● **To do**
Write every record below out exactly; no images.

#### Excerpted records

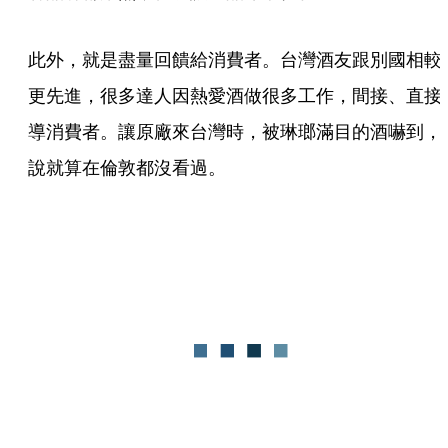
此外，就是盡量回饋給消費者。台灣酒友跟別國相較
更先進，很多達人因熱愛酒做很多工作，間接、直接
導消費者。讓原廠來台灣時，被琳瑯滿目的酒嚇到，
說就算在倫敦都沒看過。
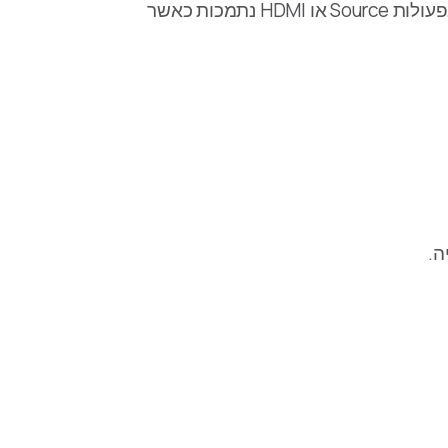
קיצורי Siri ו‑App Intents יכולים לשלוח כפתורי שלט, להדליק מכשירים נתמכים, לפתוח אפליקציות ולהשתמש בפעולות Source או HDMI נתמכות כאשר
ה.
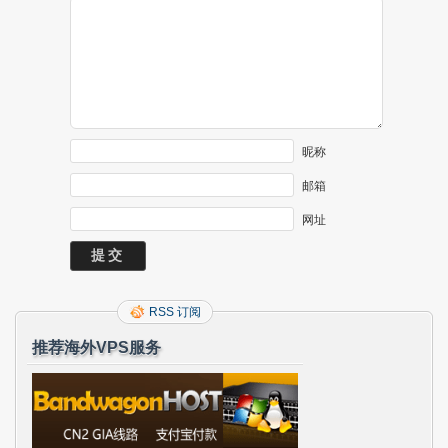
昵称
邮箱
网址
RSS 订阅
推荐海外VPS服务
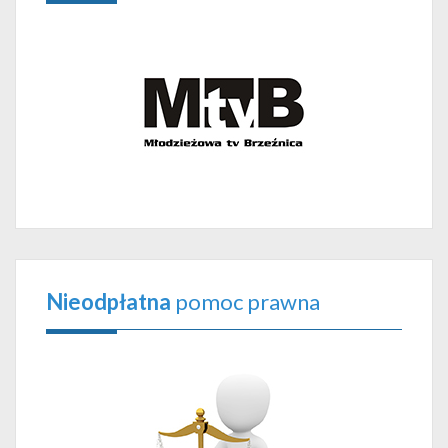
Nieodpłatna
pomoc prawna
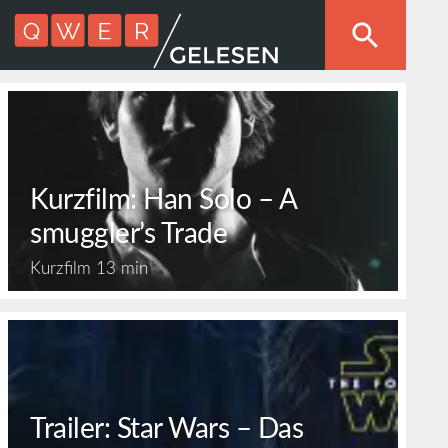
Kurzfilm: Han Solo – A
smuggler’s Trade
Kurzfilm
13 min
Trailer: Star Wars – Das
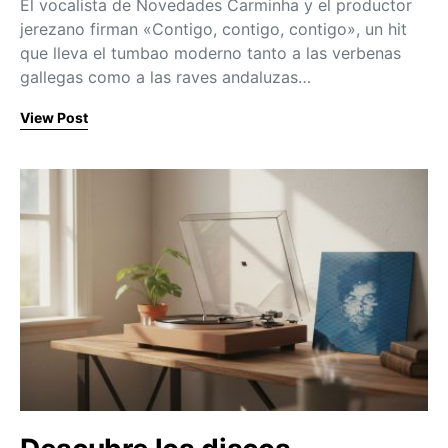
El vocalista de Novedades Carminha y el productor
jerezano firman «Contigo, contigo, contigo», un hit
que lleva el tumbao moderno tanto a las verbenas
gallegas como a las raves andaluzas…
View Post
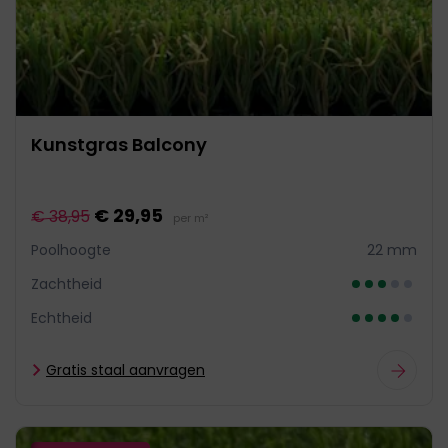
Kunstgras Balcony
€ 29,95
€ 38,95
per m²
Poolhoogte
22 mm
Zachtheid
Echtheid
Gratis staal aanvragen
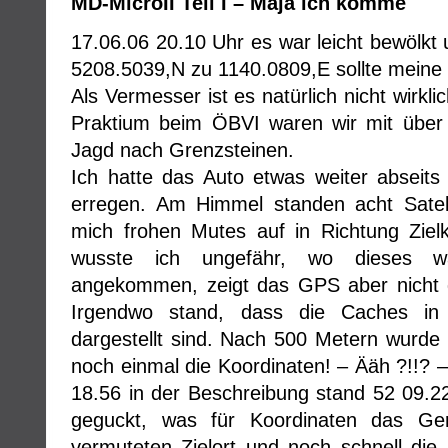
MD-MicroII Teil I – Maja ich komme
17.06.06 20.10 Uhr es war leicht bewöl
5208.5039,N zu 1140.0809,E sollte meine 
Als Vermesser ist es natürlich nicht wirk
Praktium beim ÖBVI waren wir mit über 
Jagd nach Grenzsteinen.
Ich hatte das Auto etwas weiter abseit
erregen. Am Himmel standen acht Satel
mich frohen Mutes auf in Richtung Ziel
wusste ich ungefähr, wo dieses wa
angekommen, zeigt das GPS aber nicht d
Irgendwo stand, dass die Caches in
dargestellt sind. Nach 500 Metern wurde 
noch einmal die Koordinaten! – Ääh ?!!? 
18.56 in der Beschreibung stand 52 09.22
geguckt, was für Koordinaten das Ger
vermuteten Zielort und noch schnell di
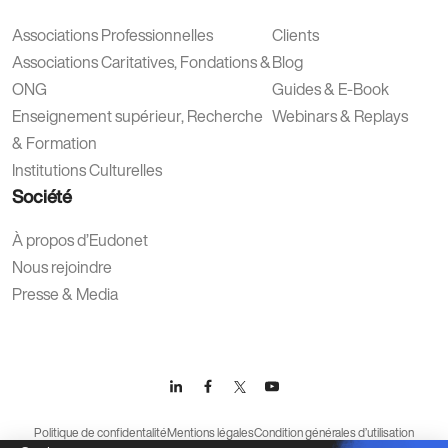
Associations Professionnelles
Clients
Associations Caritatives, Fondations &
Blog
ONG
Guides & E-Book
Enseignement supérieur, Recherche
Webinars & Replays
& Formation
Institutions Culturelles
Société
À propos d’Eudonet
Nous rejoindre
Presse & Media
Politique de confidentalité
Mentions légales
Condition générales d’utilisation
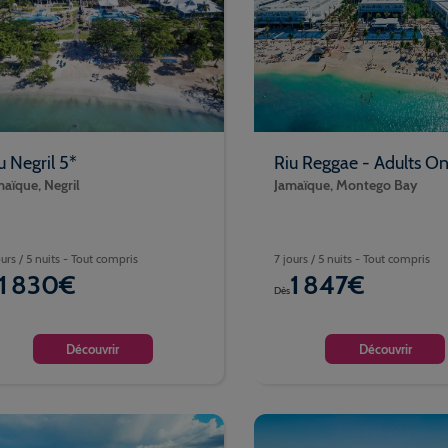
u Negril 5*
Riu Reggae - Adults On
aïque, Negril
Jamaïque, Montego Bay
ours / 5 nuits - Tout compris
7 jours / 5 nuits - Tout compris
1 830€
1 847€
Dès
Découvrir
Découvrir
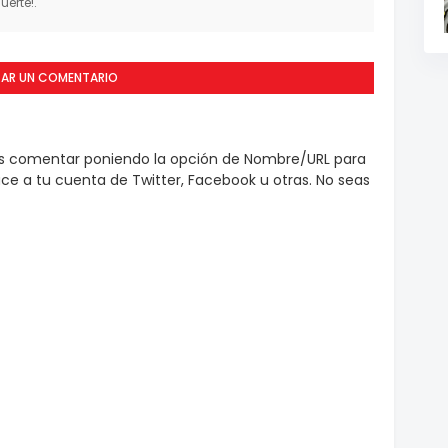
erte!.
CAR UN COMENTARIO
es comentar poniendo la opción de Nombre/URL para
e a tu cuenta de Twitter, Facebook u otras. No seas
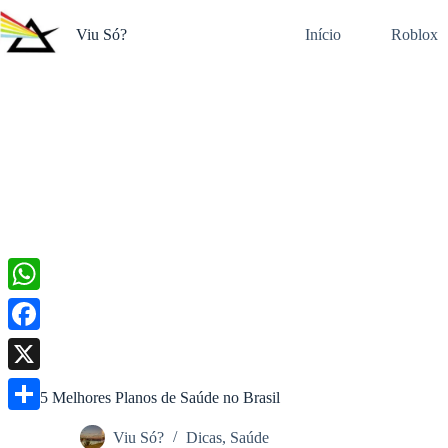
Pular
para
Viu Só?
Início
Roblox
o
conteúdo
W
h
F
a
a
X
5 Melhores Planos de Saúde no Brasil
t
c
S
s
Viu Só?
Dicas
,
Saúde
e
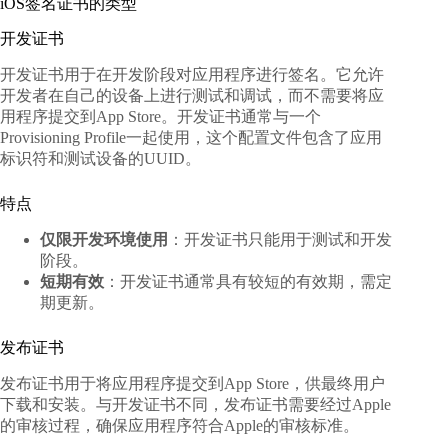
iOS签名证书的类型
开发证书
开发证书用于在开发阶段对应用程序进行签名。它允许
开发者在自己的设备上进行测试和调试，而不需要将应
用程序提交到App Store。开发证书通常与一个
Provisioning Profile一起使用，这个配置文件包含了应用
标识符和测试设备的UUID。
特点
仅限开发环境使用
：开发证书只能用于测试和开发
阶段。
短期有效
：开发证书通常具有较短的有效期，需定
期更新。
发布证书
发布证书用于将应用程序提交到App Store，供最终用户
下载和安装。与开发证书不同，发布证书需要经过Apple
的审核过程，确保应用程序符合Apple的审核标准。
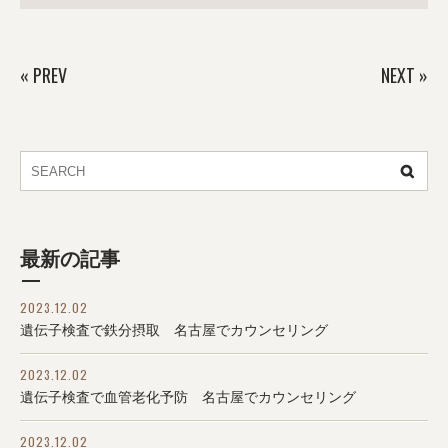
«
PREV
NEXT
»
最新の記事
2023.12.02
遺伝子検査で鉄分摂取 名古屋でカウンセリング
2023.12.02
遺伝子検査で血管老化予防 名古屋でカウンセリング
2023.12.02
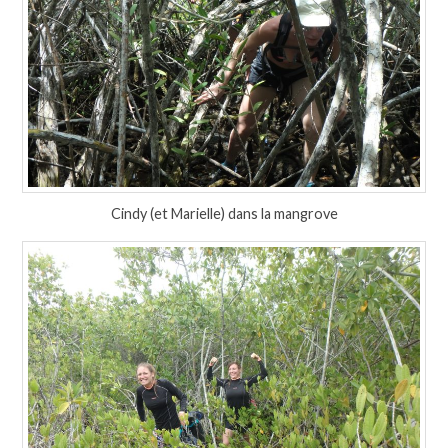
Cindy (et Marielle) dans la mangrove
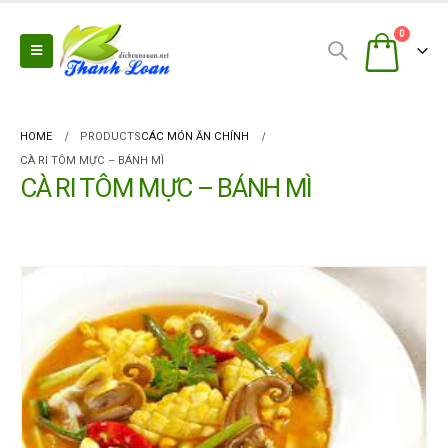
0
HOME
PRODUCTS
CÁC MÓN ĂN CHÍNH
CÀ RI TÔM MỰC – BÁNH MÌ
CÀ RI TÔM MỰC – BÁNH MÌ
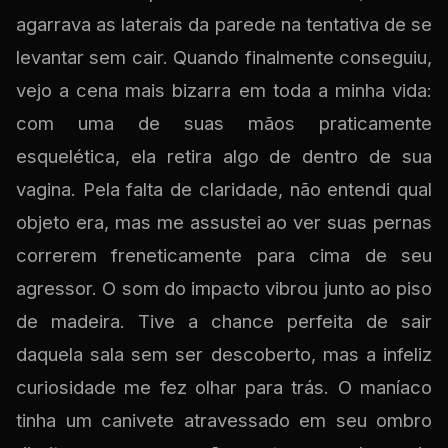
agarrava as laterais da parede na tentativa de se
levantar sem cair. Quando finalmente conseguiu,
vejo a cena mais bizarra em toda a minha vida:
com uma de suas mãos praticamente
esquelética, ela retira algo de dentro de sua
vagina. Pela falta de claridade, não entendi qual
objeto era, mas me assustei ao ver suas pernas
correrem freneticamente para cima de seu
agressor. O som do impacto vibrou junto ao piso
de madeira. Tive a chance perfeita de sair
daquela sala sem ser descoberto, mas a infeliz
curiosidade me fez olhar para trás. O maníaco
tinha um canivete atravessado em seu ombro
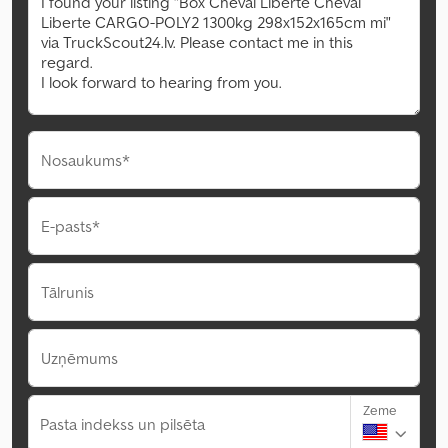
Nosaukums*
E-pasts*
Tālrunis
Uzņēmums
Zeme
Pasta indekss un pilsēta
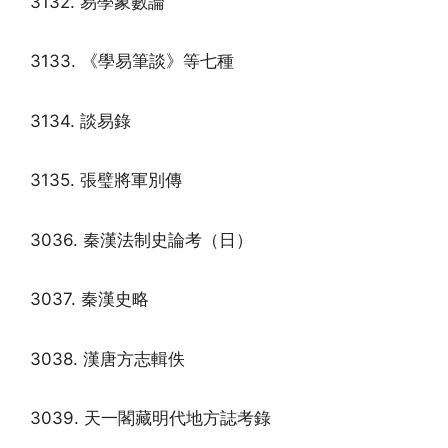
3132. 易學象數論
3133. 《學易筆談》等七種
3134. 談易錄
3135. 張璧將軍別傳
3036. 秦漢法制史論考（日）
3037. 秦漢史略
3038. 漢唐方志輯佚
3039. 天一閣藏明代地方誌考錄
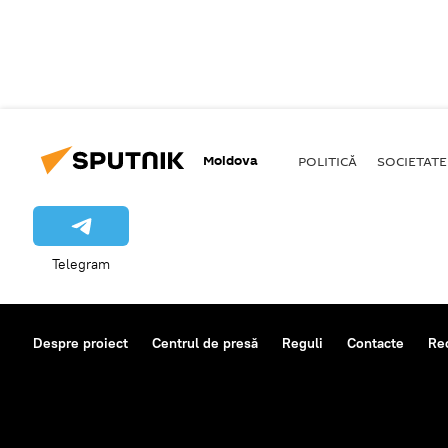
Moldova
POLITICĂ
SOCIETATE
Telegram
Despre proiect
Centrul de presă
Reguli
Contacte
Re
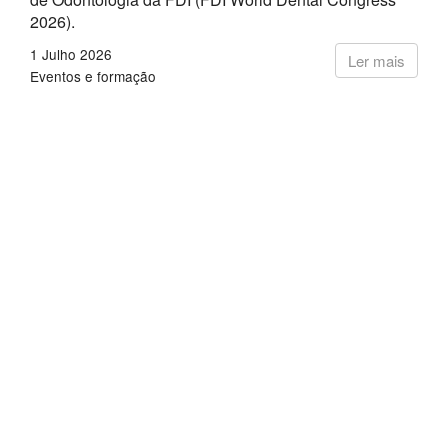
2026).
1 Julho 2026
Ler mais
Eventos e formação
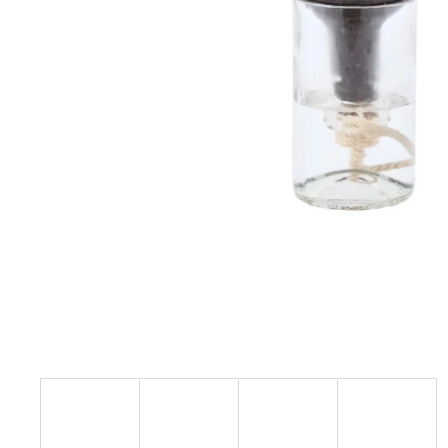
STABILIZOVANÁ KVĚTINA, VĚČNÁ RŮŽE
ANDĚL
419 Kč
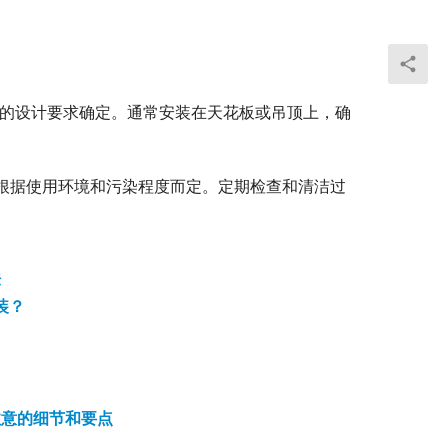
域的设计要求确定。通常安装在天花板或吊顶上，确
应根据使用环境和污染程度而定。定期检查和清洁过
法
装？
注意的细节和要点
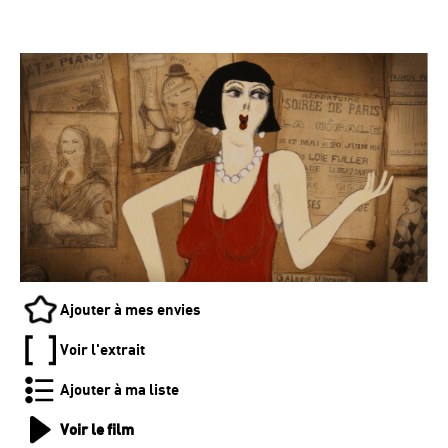
Ajouter à mes envies
Voir l'extrait
Ajouter à ma liste
Voir le film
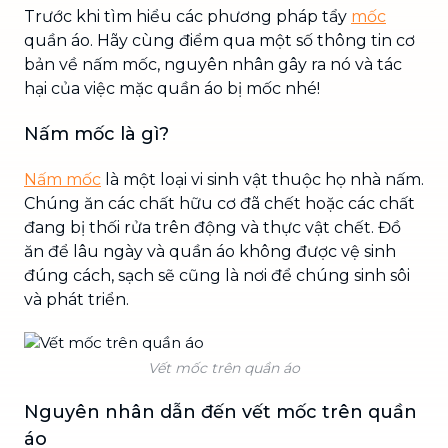
Trước khi tìm hiểu các phương pháp tẩy
mốc
quần áo. Hãy cùng điểm qua một số thông tin cơ
bản về nấm mốc, nguyên nhân gây ra nó và tác
hại của việc mặc quần áo bị mốc nhé!
Nấm mốc là gì?
Nấm mốc
là một loại vi sinh vật thuộc họ nhà nấm.
Chúng ăn các chất hữu cơ đã chết hoặc các chất
đang bị thối rửa trên động và thực vật chết. Đồ
ăn để lâu ngày và quần áo không được vệ sinh
đúng cách, sạch sẽ cũng là nơi để chúng sinh sôi
và phát triển.
Vết mốc trên quần áo
Nguyên nhân dẫn đến vết mốc trên quần
áo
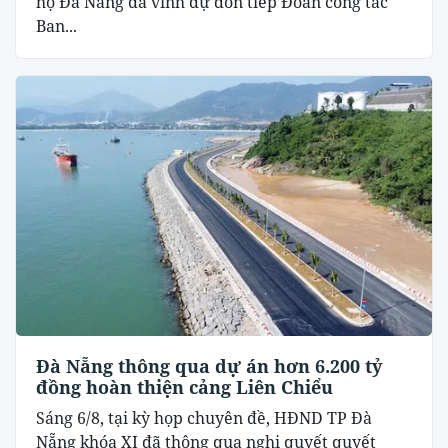
hộ Đà Nẵng đã vinh dự đón tiếp Đoàn công tác
Ban...
Đà Nẵng thông qua dự án hơn 6.200 tỷ
đồng hoàn thiện cảng Liên Chiểu
Sáng 6/8, tại kỳ họp chuyên đề, HĐND TP Đà
Nẵng khóa XI đã thông qua nghị quyết quyết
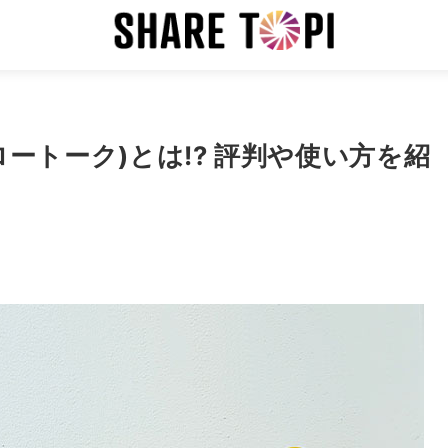
ハロートーク)とは!? 評判や使い方を紹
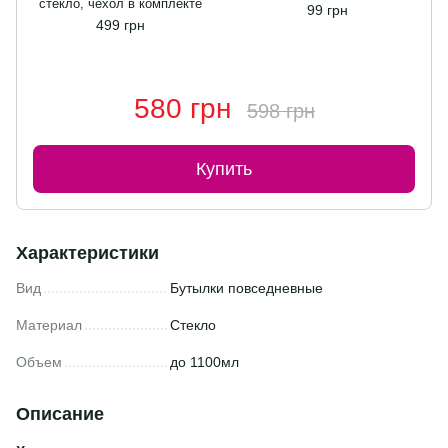
стекло, чехол в комплекте
99 грн
499 грн
580 грн
598 грн
Купить
Характеристики
Вид
Бутылки повседневные
Материал
Стекло
Объем
до 1100мл
Описание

########

● **Task result**
此外，就是盡量回饋給消費者。台灣酒友跟別國相較
更先進，很多達人因熱愛酒做很多工作，間接、直接
導消費者。讓原廠來台灣時，被琳瑯滿目的酒嚇到，
說就算在倫敦都沒看過。
קיצורי Siri ו‑App Intents יכולים לשלוח כפתורי שלט, להדליק מכשירים נתמכים, לפתוח אפליקציות ולהשתמש בפעולות Source או HDMI נתמכות כאשר
ה.
昵称
邮箱
网址
RSS 订阅
推荐海外VPS服务
Nieodpłatna
pomoc prawna
Kurzfilm: Han Solo – A
smuggler’s Trade
Kurzfilm
13 min
Trailer: Star Wars – Das
El vocalista de Novedades Carminha y el productor
jerezano firman «Contigo, contigo, contigo», un hit
que lleva el tumbao moderno tanto a las verbenas
gallegas como a las raves andaluzas…
View Post
Kunstgras Balcony
€ 29,95
€ 38,95
per m²
Poolhoogte
22 mm
Zachtheid
Echtheid
Gratis staal aanvragen
MD-MicroII Teil I – Maja ich komme
17.06.06 20.10 Uhr es war leicht bewöl
5208.5039,N zu 1140.0809,E sollte meine 
Als Vermesser ist es natürlich nicht wirk
Praktium beim ÖBVI waren wir mit über 
Jagd nach Grenzsteinen.
Ich hatte das Auto etwas weiter abseit
erregen. Am Himmel standen acht Satel
mich frohen Mutes auf in Richtung Ziel
wusste ich ungefähr, wo dieses wa
angekommen, zeigt das GPS aber nicht d
Irgendwo stand, dass die Caches in
dargestellt sind. Nach 500 Metern wurde 
noch einmal die Koordinaten! – Ääh ?!!? 
18.56 in der Beschreibung stand 52 09.22
geguckt, was für Koordinaten das Ger
vermuteten Zielort und noch schnell di
Associations Professionnelles
Clients
Associations Caritatives, Fondations &
Blog
ONG
Guides & E-Book
Enseignement supérieur, Recherche
Webinars & Replays
& Formation
Institutions Culturelles
Société
À propos d’Eudonet
Nous rejoindre
Presse & Media
Politique de confidentalité
Mentions légales
Condition générales d’utilisation
u Negril 5*
Riu Reggae - Adults On
aïque, Negril
Jamaïque, Montego Bay
ours / 5 nuits - Tout compris
7 jours / 5 nuits - Tout compris
1 830€
1 847€
Dès
Découvrir
Découvrir
erte!.
CAR UN COMENTARIO
es comentar poniendo la opción de Nombre/URL para
e a tu cuenta de Twitter, Facebook u otras. No seas
Pular
para
Viu Só?
Início
Roblox
o
conteúdo
W
h
F
a
a
X
5 Melhores Planos de Saúde no Brasil
t
c
S
s
Viu Só?
Dicas
,
Saúde
e
iOS签名证书的类型
开发证书
开发证书用于在开发阶段对应用程序进行签名。它允许
开发者在自己的设备上进行测试和调试，而不需要将应
用程序提交到App Store。开发证书通常与一个
Provisioning Profile一起使用，这个配置文件包含了应用
标识符和测试设备的UUID。
特点
仅限开发环境使用
：开发证书只能用于测试和开发
阶段。
短期有效
：开发证书通常具有较短的有效期，需定
期更新。
发布证书
发布证书用于将应用程序提交到App Store，供最终用户
下载和安装。与开发证书不同，发布证书需要经过Apple
的审核过程，确保应用程序符合Apple的审核标准。
«
PREV
NEXT
»
最新の記事
2023.12.02
遺伝子検査で鉄分摂取 名古屋でカウンセリング
2023.12.02
遺伝子検査で血管老化予防 名古屋でカウンセリング
2023.12.02
Cindy (et Marielle) dans la mangrove
0
HOME
PRODUCTS
CÁC MÓN ĂN CHÍNH
CÀ RI TÔM MỰC – BÁNH MÌ
CÀ RI TÔM MỰC – BÁNH MÌ
agarrava as laterais da parede na tentativa de se
levantar sem cair. Quando finalmente conseguiu,
vejo a cena mais bizarra em toda a minha vida:
com uma de suas mãos praticamente
esquelética, ela retira algo de dentro de sua
vagina. Pela falta de claridade, não entendi qual
objeto era, mas me assustei ao ver suas pernas
correrem freneticamente para cima de seu
agressor. O som do impacto vibrou junto ao piso
de madeira. Tive a chance perfeita de sair
daquela sala sem ser descoberto, mas a infeliz
curiosidade me fez olhar para trás. O maníaco
tinha um canivete atravessado em seu ombro
Nosaukums*
E-pasts*
Tālrunis
Uzņēmums
Zeme
Pasta indekss un pilsēta
3132. 易學象數論
3133. 《學易筆談》等七種
3134. 談易錄
3135. 張璧將軍別傳
3036. 秦漢法制史論考（日）
3037. 秦漢史略
3038. 漢唐方志輯佚
3039. 天一閣藏明代地方誌考錄
Moldova
POLITICĂ
SOCIETATE
Telegram
Despre proiect
Centrul de presă
Reguli
Contacte
Re
2026).
1 Julho 2026
Ler mais
Eventos e formação
STABILIZOVANÁ KVĚTINA, VĚČNÁ RŮŽE
ANDĚL
419 Kč
域的设计要求确定。通常安装在天花板或吊顶上，确
应根据使用环境和污染程度而定。定期检查和清洁过
法
装？
注意的细节和要点
Ajouter à mes envies
Voir l'extrait
Ajouter à ma liste
Voir le film
Trước khi tìm hiểu các phương pháp tẩy
mốc
quần áo. Hãy cùng điểm qua một số thông tin cơ
bản về nấm mốc, nguyên nhân gây ra nó và tác
hại của việc mặc quần áo bị mốc nhé!
Nấm mốc là gì?
Nấm mốc
là một loại vi sinh vật thuộc họ nhà nấm.
Chúng ăn các chất hữu cơ đã chết hoặc các chất
đang bị thối rửa trên động và thực vật chết. Đồ
ăn để lâu ngày và quần áo không được vệ sinh
đúng cách, sạch sẽ cũng là nơi để chúng sinh sôi
và phát triển.
Vết mốc trên quần áo
Nguyên nhân dẫn đến vết mốc trên quần
áo
hộ Đà Nẵng đã vinh dự đón tiếp Đoàn công tác
Ban...
Đà Nẵng thông qua dự án hơn 6.200 tỷ
đồng hoàn thiện cảng Liên Chiểu
Sáng 6/8, tại kỳ họp chuyên đề, HĐND TP Đà
Nẵng khóa XI đã thông qua nghị quyết quyết
ハロートーク)とは!? 評判や使い方を紹
стекло, чехол в комплекте
99 грн
499 грн
580 грн
598 грн
Купить
Характеристики
Вид
Бутылки повседневные
Материал
Стекло
Объем
до 1100мл
Описание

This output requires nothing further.